__YOUR TASK__: Write out the entries below exactly as they stand. Skip every image.

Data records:
───
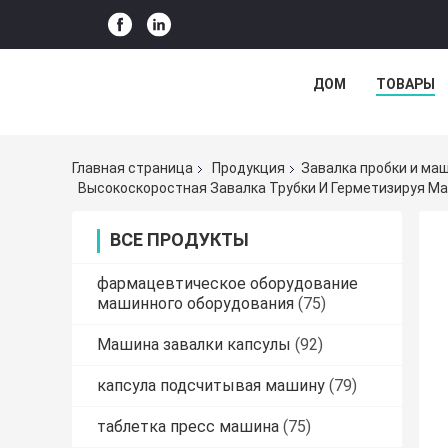
ДОМ
ТОВАРЫ
Главная страница
Продукция
Завалка пробки и ма
Высокоскоростная Завалка Трубки И Герметизируя М
ВСЕ ПРОДУКТЫ
фармацевтическое оборудование
машинного оборудования
(75)
Машина завалки капсулы
(92)
капсула подсчитывая машину
(79)
таблетка пресс машина
(75)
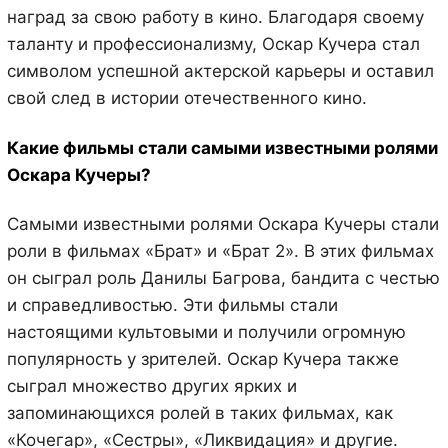
наград за свою работу в кино. Благодаря своему
таланту и профессионализму, Оскар Кучера стал
символом успешной актерской карьеры и оставил
свой след в истории отечественного кино.
Какие фильмы стали самыми известными ролями
Оскара Кучеры?
Самыми известными ролями Оскара Кучеры стали
роли в фильмах «Брат» и «Брат 2». В этих фильмах
он сыграл роль Данилы Багрова, бандита с честью
и справедливостью. Эти фильмы стали
настоящими культовыми и получили огромную
популярность у зрителей. Оскар Кучера также
сыграл множество других ярких и
запоминающихся ролей в таких фильмах, как
«Кочегар», «Сестры», «Ликвидация» и другие.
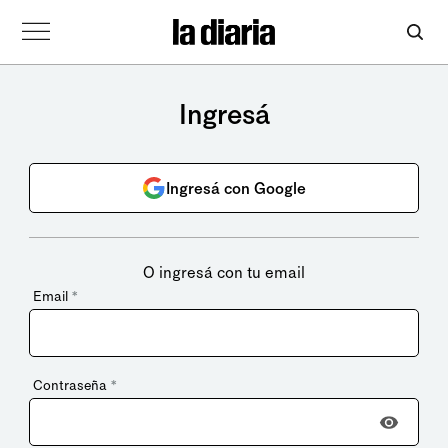
Ingresá
Ingresá con Google
O ingresá con tu email
Email
*
Contraseña
*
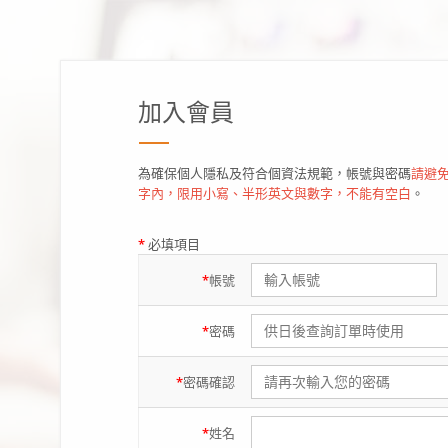
加入會員
為確保個人隱私及符合個資法規範，帳號與密碼
請避免
字內，限用小寫、半形英文與數字，不能有空白
。
*
必填項目
*
帳號
*
密碼
*
密碼
確認
*
姓名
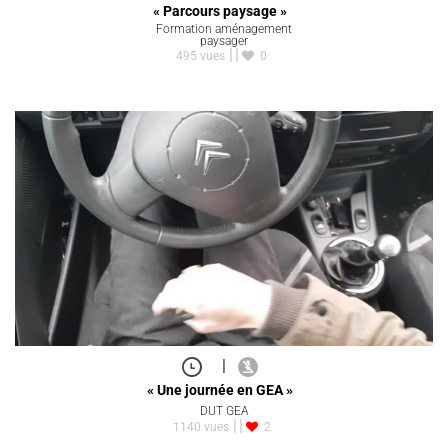
« Parcours paysage »
Formation aménagement
paysager
495 vues
0
|
« Une journée en GEA »
DUT GEA
1140 vues
2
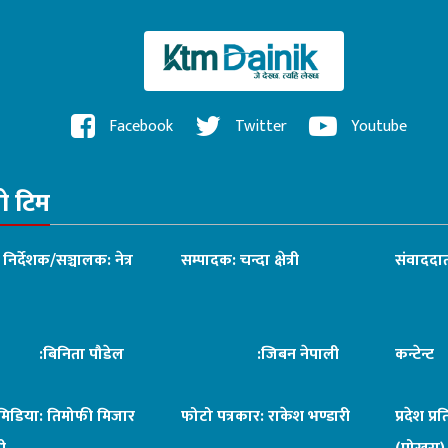
Facebook
Twitter
Youtube
रो टिम
ध निर्देशक/सञ्चालक: नेत्र
सम्पादक: चन्दा क्षेत्री
संवाददात
िनिता पौडेल
:जिबन नेपाली
कन्टेन्
िमिडिया: तिमोफी मिजार
फोटो पत्रकार: राकेश भण्डारी
प्रदेश प्र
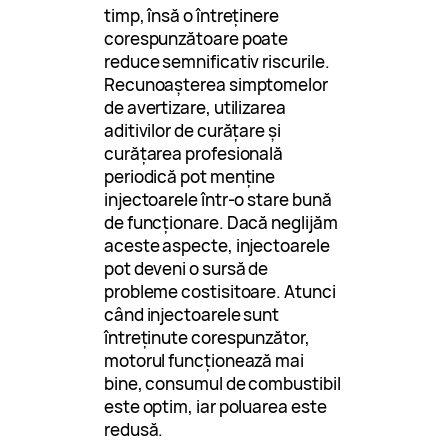
timp, însă o întreținere
corespunzătoare poate
reduce semnificativ riscurile.
Recunoașterea simptomelor
de avertizare, utilizarea
aditivilor de curățare și
curățarea profesională
periodică pot menține
injectoarele într-o stare bună
de funcționare. Dacă neglijăm
aceste aspecte, injectoarele
pot deveni o sursă de
probleme costisitoare. Atunci
când injectoarele sunt
întreținute corespunzător,
motorul funcționează mai
bine, consumul de combustibil
este optim, iar poluarea este
redusă.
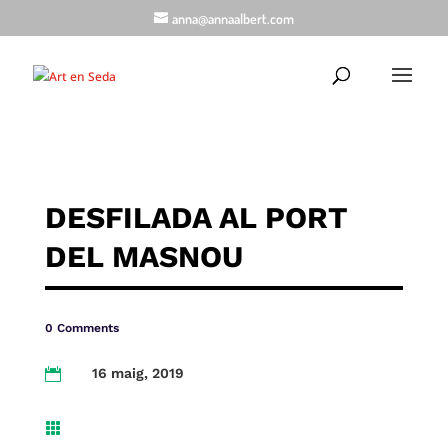
anna@annaalbert.com
DESFILADA AL PORT
DEL MASNOU
0 Comments
16 maig, 2019


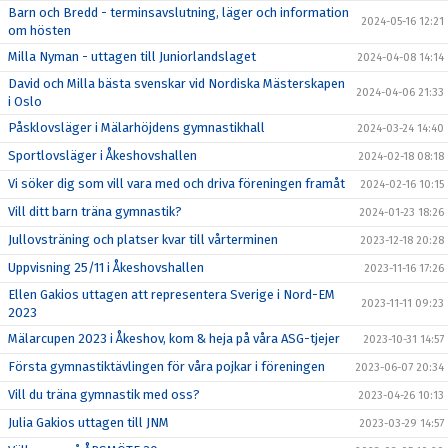
Barn och Bredd - terminsavslutning, läger och information
2024-05-16 12:21
om hösten
Milla Nyman - uttagen till Juniorlandslaget
2024-04-08 14:14
David och Milla bästa svenskar vid Nordiska Mästerskapen
2024-04-06 21:33
i Oslo
Påsklovsläger i Mälarhöjdens gymnastikhall
2024-03-24 14:40
Sportlovsläger i Åkeshovshallen
2024-02-18 08:18
Vi söker dig som vill vara med och driva föreningen framåt
2024-02-16 10:15
Vill ditt barn träna gymnastik?
2024-01-23 18:26
Jullovsträning och platser kvar till vårterminen
2023-12-18 20:28
Uppvisning 25/11 i Åkeshovshallen
2023-11-16 17:26
Ellen Gakios uttagen att representera Sverige i Nord-EM
2023-11-11 09:23
2023
Mälarcupen 2023 i Åkeshov, kom & heja på våra ASG-tjejer
2023-10-31 14:57
Första gymnastiktävlingen för våra pojkar i föreningen
2023-06-07 20:34
Vill du träna gymnastik med oss?
2023-04-26 10:13
Julia Gakios uttagen till JNM
2023-03-29 14:57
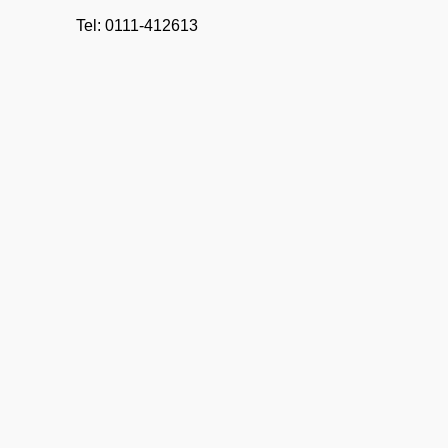
Tel: 0111-412613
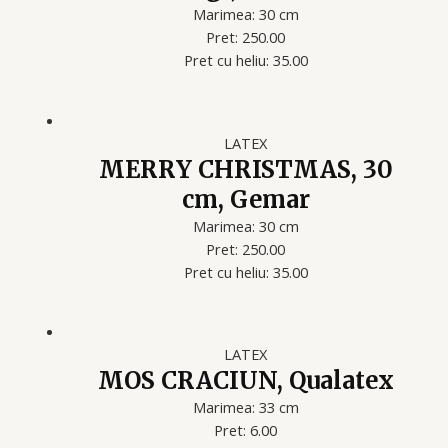
Marimea: 30 cm
Pret: 250.00
Pret cu heliu: 35.00
LATEX
MERRY CHRISTMAS, 30
cm, Gemar
Marimea: 30 cm
Pret: 250.00
Pret cu heliu: 35.00
LATEX
MOS CRACIUN, Qualatex
Marimea: 33 cm
Pret: 6.00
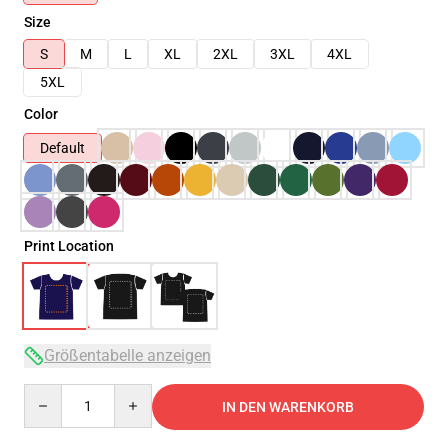
Size
S
M
L
XL
2XL
3XL
4XL
5XL
Color
Default
Print Location
Größentabelle anzeigen
Quantity
IN DEN WARENKORB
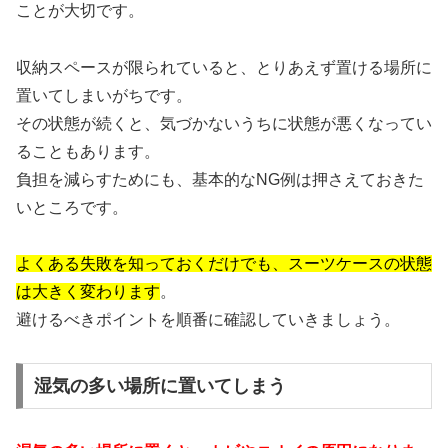
ことが大切です。
収納スペースが限られていると、とりあえず置ける場所に
置いてしまいがちです。
その状態が続くと、気づかないうちに状態が悪くなってい
ることもあります。
負担を減らすためにも、基本的なNG例は押さえておきた
いところです。
よくある失敗を知っておくだけでも、スーツケースの状態
は大きく変わります
。
避けるべきポイントを順番に確認していきましょう。
湿気の多い場所に置いてしまう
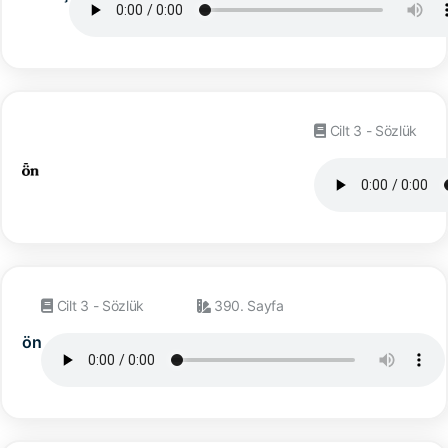
Cilt 3 - Sözlük
Cilt 3 - Sözlük
390. Sayfa
ön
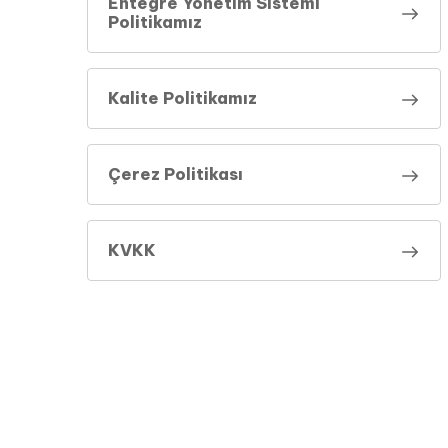
Entegre Yönetim Sistemi
Politikamız
Kalite Politikamız
Çerez Politikası
KVKK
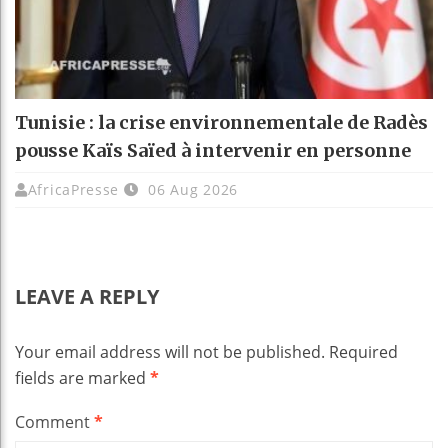
Tunisie : la crise environnementale de Radès
pousse Kaïs Saïed à intervenir en personne
AfricaPresse
06 Aug 2026
LEAVE A REPLY
Your email address will not be published.
Required
fields are marked
*
Comment
*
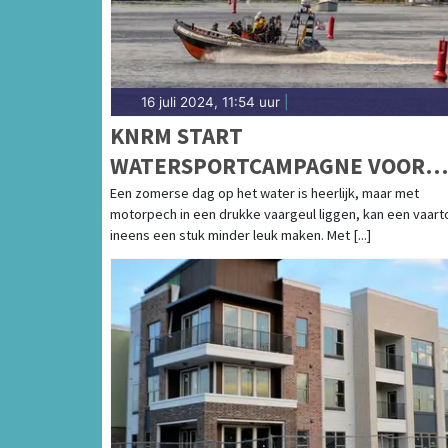
16 juli 2024, 11:54 uur
|
KNRM START
WATERSPORTCAMPAGNE VOOR
BETERE VOORBEREIDING
Een zomerse dag op het water is heerlijk, maar met
motorpech in een drukke vaargeul liggen, kan een vaart
WATERSPORTERS: IEDEREEN VEI
ineens een stuk minder leuk maken. Met [...]
HET WATER OP!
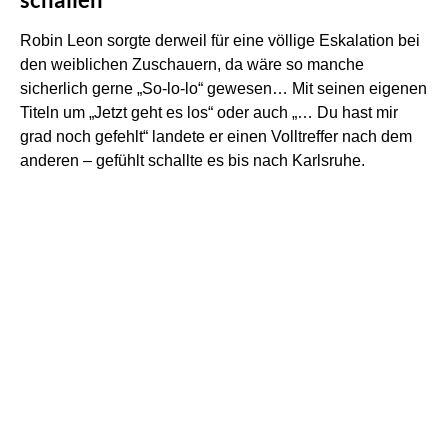
Robin Leon sorgte derweil für eine völlige Eskalation bei
den weiblichen Zuschauern, da wäre so manche
sicherlich gerne „So-lo-lo“ gewesen… Mit seinen eigenen
Titeln um „Jetzt geht es los“ oder auch „… Du hast mir
grad noch gefehlt“ landete er einen Volltreffer nach dem
anderen – gefühlt schallte es bis nach Karlsruhe.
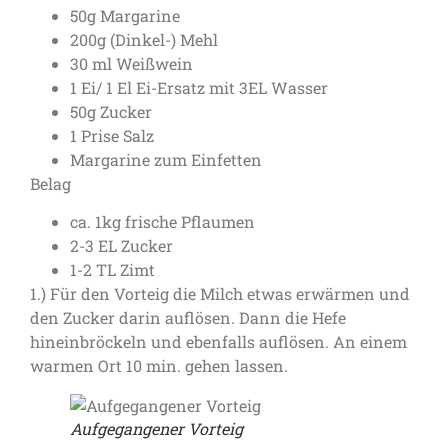
50g Margarine
200g (Dinkel-) Mehl
30 ml Weißwein
1 Ei/ 1 El Ei-Ersatz mit 3EL Wasser
50g Zucker
1 Prise Salz
Margarine zum Einfetten
Belag
ca. 1kg frische Pflaumen
2-3 EL Zucker
1-2 TL Zimt
1.) Für den Vorteig die Milch etwas erwärmen und
den Zucker darin auflösen. Dann die Hefe
hineinbröckeln und ebenfalls auflösen. An einem
warmen Ort 10 min. gehen lassen.
Aufgegangener Vorteig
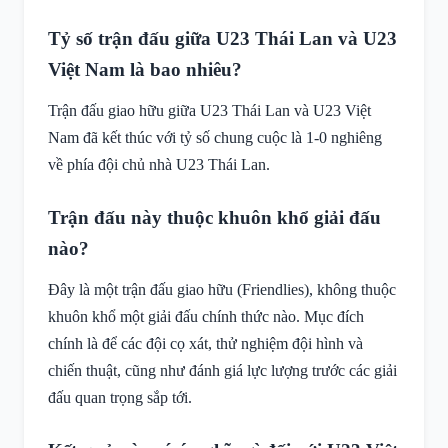
Tỷ số trận đấu giữa U23 Thái Lan và U23
Việt Nam là bao nhiêu?
Trận đấu giao hữu giữa U23 Thái Lan và U23 Việt
Nam đã kết thúc với tỷ số chung cuộc là 1-0 nghiêng
về phía đội chủ nhà U23 Thái Lan.
Trận đấu này thuộc khuôn khổ giải đấu
nào?
Đây là một trận đấu giao hữu (Friendlies), không thuộc
khuôn khổ một giải đấu chính thức nào. Mục đích
chính là để các đội cọ xát, thử nghiệm đội hình và
chiến thuật, cũng như đánh giá lực lượng trước các giải
đấu quan trọng sắp tới.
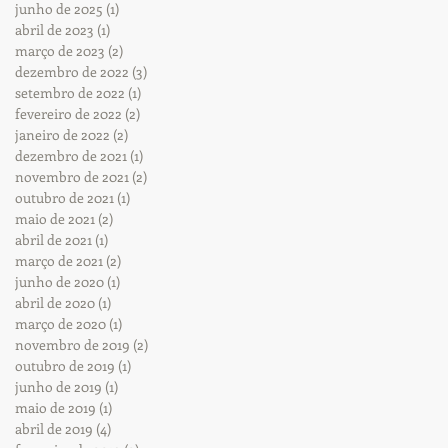
junho de 2025
(1)
1 post
abril de 2023
(1)
1 post
março de 2023
(2)
2 posts
dezembro de 2022
(3)
3 posts
setembro de 2022
(1)
1 post
fevereiro de 2022
(2)
2 posts
janeiro de 2022
(2)
2 posts
dezembro de 2021
(1)
1 post
novembro de 2021
(2)
2 posts
outubro de 2021
(1)
1 post
maio de 2021
(2)
2 posts
abril de 2021
(1)
1 post
março de 2021
(2)
2 posts
junho de 2020
(1)
1 post
abril de 2020
(1)
1 post
março de 2020
(1)
1 post
novembro de 2019
(2)
2 posts
outubro de 2019
(1)
1 post
junho de 2019
(1)
1 post
maio de 2019
(1)
1 post
abril de 2019
(4)
4 posts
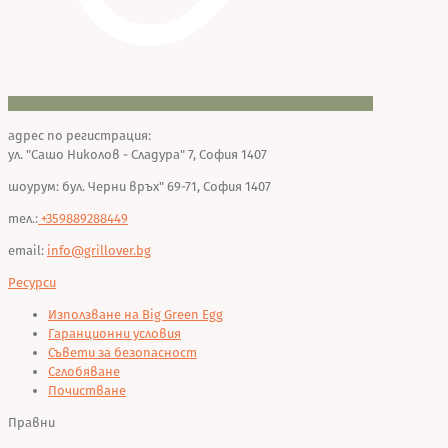
адрес по регистрация:
ул. "Сашо Николов - Сладура" 7, София 1407
шоурум: бул. Черни връх" 69-71, София 1407
тел.:
+359889288449
email:
info@grillover.bg
Ресурси
Използване на Big Green Egg
Гаранционни условия
Съвети за безопасност
Сглобяване
Почистване
Правни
───
__RESPONSE FOR THIS EXERCISE__:
ДОМ
ТОВАРЫ
Главная страница
Продукция
Завалка пробки и ма
Высокоскоростная Завалка Трубки И Герметизируя М
ВСЕ ПРОДУКТЫ
фармацевтическое оборудование
машинного оборудования
(75)
Машина завалки капсулы
(92)
капсула подсчитывая машину
(79)
таблетка пресс машина
(75)
наград за свою работу в кино. Благодаря своему
таланту и профессионализму, Оскар Кучера стал
символом успешной актерской карьеры и оставил
свой след в истории отечественного кино.
Какие фильмы стали самыми известными ролями
Оскара Кучеры?
Самыми известными ролями Оскара Кучеры стали
роли в фильмах «Брат» и «Брат 2». В этих фильмах
он сыграл роль Данилы Багрова, бандита с честью
и справедливостью. Эти фильмы стали
настоящими культовыми и получили огромную
популярность у зрителей. Оскар Кучера также
сыграл множество других ярких и
запоминающихся ролей в таких фильмах, как
«Кочегар», «Сестры», «Ликвидация» и другие.
Ingresá
Ingresá con Google
O ingresá con tu email
Email
*
Contraseña
*
加入會員
為確保個人隱私及符合個資法規範，帳號與密碼
請避免
字內，限用小寫、半形英文與數字，不能有空白
。
*
必填項目
*
帳號
*
密碼
*
密碼
確認
*
姓名
« Parcours paysage »
Formation aménagement
paysager
495 vues
0
|
« Une journée en GEA »
DUT GEA
1140 vues
2
Facebook
Twitter
Youtube
रो टिम
ध निर्देशक/सञ्चालक: नेत्र
सम्पादक: चन्दा क्षेत्री
संवाददात
िनिता पौडेल
:जिबन नेपाली
कन्टेन्
िमिडिया: तिमोफी मिजार
फोटो पत्रकार: राकेश भण्डारी
प्रदेश प्र
timp, însă o întreținere
corespunzătoare poate
reduce semnificativ riscurile.
Recunoașterea simptomelor
de avertizare, utilizarea
aditivilor de curățare și
curățarea profesională
periodică pot menține
injectoarele într-o stare bună
de funcționare. Dacă neglijăm
aceste aspecte, injectoarele
pot deveni o sursă de
probleme costisitoare. Atunci
când injectoarele sunt
întreținute corespunzător,
motorul funcționează mai
bine, consumul de combustibil
este optim, iar poluarea este
redusă.
anna@annaalbert.com
DESFILADA AL PORT
DEL MASNOU
0 Comments
16 maig, 2019


Barn och Bredd - terminsavslutning, läger och information
2024-05-16 12:21
om hösten
Milla Nyman - uttagen till Juniorlandslaget
2024-04-08 14:14
David och Milla bästa svenskar vid Nordiska Mästerskapen
2024-04-06 21:33
i Oslo
Påsklovsläger i Mälarhöjdens gymnastikhall
2024-03-24 14:40
Sportlovsläger i Åkeshovshallen
2024-02-18 08:18
Vi söker dig som vill vara med och driva föreningen framåt
2024-02-16 10:15
Vill ditt barn träna gymnastik?
2024-01-23 18:26
Jullovsträning och platser kvar till vårterminen
2023-12-18 20:28
Uppvisning 25/11 i Åkeshovshallen
2023-11-16 17:26
Ellen Gakios uttagen att representera Sverige i Nord-EM
2023-11-11 09:23
2023
Mälarcupen 2023 i Åkeshov, kom & heja på våra ASG-tjejer
2023-10-31 14:57
Första gymnastiktävlingen för våra pojkar i föreningen
2023-06-07 20:34
Vill du träna gymnastik med oss?
2023-04-26 10:13
Julia Gakios uttagen till JNM
2023-03-29 14:57
Tel: 0111-412613
Marimea: 30 cm
Pret: 250.00
Pret cu heliu: 35.00
LATEX
MERRY CHRISTMAS, 30
cm, Gemar
Marimea: 30 cm
Pret: 250.00
Pret cu heliu: 35.00
LATEX
MOS CRACIUN, Qualatex
Marimea: 33 cm
Pret: 6.00
Size
S
M
L
XL
2XL
3XL
4XL
5XL
Color
Default
Print Location
Größentabelle anzeigen
Quantity
IN DEN WARENKORB
ことが大切です。
収納スペースが限られていると、とりあえず置ける場所に
置いてしまいがちです。
その状態が続くと、気づかないうちに状態が悪くなってい
ることもあります。
負担を減らすためにも、基本的なNG例は押さえておきた
いところです。
よくある失敗を知っておくだけでも、スーツケースの状態
は大きく変わります
。
避けるべきポイントを順番に確認していきましょう。
湿気の多い場所に置いてしまう
Cilt 3 - Sözlük
Cilt 3 - Sözlük
390. Sayfa
ön
Entegre Yönetim Sistemi
Politikamız
Kalite Politikamız
Çerez Politikası
KVKK
Tunisie : la crise environnementale de Radès
pousse Kaïs Saïed à intervenir en personne
AfricaPresse
06 Aug 2026
LEAVE A REPLY
Your email address will not be published.
Required
fields are marked
*
Comment
*
16 juli 2024, 11:54 uur
|
KNRM START
WATERSPORTCAMPAGNE VOOR
BETERE VOORBEREIDING
Een zomerse dag op het water is heerlijk, maar met
motorpech in een drukke vaargeul liggen, kan een vaart
WATERSPORTERS: IEDEREEN VEI
ineens een stuk minder leuk maken. Met [...]
HET WATER OP!
Robin Leon sorgte derweil für eine völlige Eskalation bei
den weiblichen Zuschauern, da wäre so manche
sicherlich gerne „So-lo-lo“ gewesen… Mit seinen eigenen
Titeln um „Jetzt geht es los“ oder auch „… Du hast mir
grad noch gefehlt“ landete er einen Volltreffer nach dem
anderen – gefühlt schallte es bis nach Karlsruhe.
50g Margarine
200g (Dinkel-) Mehl
30 ml Weißwein
1 Ei/ 1 El Ei-Ersatz mit 3EL Wasser
50g Zucker
1 Prise Salz
Margarine zum Einfetten
Belag
ca. 1kg frische Pflaumen
2-3 EL Zucker
1-2 TL Zimt
1.) Für den Vorteig die Milch etwas erwärmen und
den Zucker darin auflösen. Dann die Hefe
hineinbröckeln und ebenfalls auflösen. An einem
warmen Ort 10 min. gehen lassen.
Aufgegangener Vorteig
Tỷ số trận đấu giữa U23 Thái Lan và U23
Việt Nam là bao nhiêu?
Trận đấu giao hữu giữa U23 Thái Lan và U23 Việt
Nam đã kết thúc với tỷ số chung cuộc là 1-0 nghiêng
về phía đội chủ nhà U23 Thái Lan.
Trận đấu này thuộc khuôn khổ giải đấu
nào?
Đây là một trận đấu giao hữu (Friendlies), không thuộc
khuôn khổ một giải đấu chính thức nào. Mục đích
chính là để các đội cọ xát, thử nghiệm đội hình và
chiến thuật, cũng như đánh giá lực lượng trước các giải
đấu quan trọng sắp tới.
junho de 2025
(1)
1 post
abril de 2023
(1)
1 post
março de 2023
(2)
2 posts
dezembro de 2022
(3)
3 posts
setembro de 2022
(1)
1 post
fevereiro de 2022
(2)
2 posts
janeiro de 2022
(2)
2 posts
dezembro de 2021
(1)
1 post
novembro de 2021
(2)
2 posts
outubro de 2021
(1)
1 post
maio de 2021
(2)
2 posts
abril de 2021
(1)
1 post
março de 2021
(2)
2 posts
junho de 2020
(1)
1 post
abril de 2020
(1)
1 post
março de 2020
(1)
1 post
novembro de 2019
(2)
2 posts
outubro de 2019
(1)
1 post
junho de 2019
(1)
1 post
maio de 2019
(1)
1 post
abril de 2019
(4)
4 posts
адрес по регистрация:
ул. "Сашо Николов - Сладура" 7, София 1407
шоурум: бул. Черни връх" 69-71, София 1407
тел.:
+359889288449
email:
info@grillover.bg
Ресурси
Използване на Big Green Egg
Гаранционни условия
Съвети за безопасност
Сглобяване
Почистване
Правни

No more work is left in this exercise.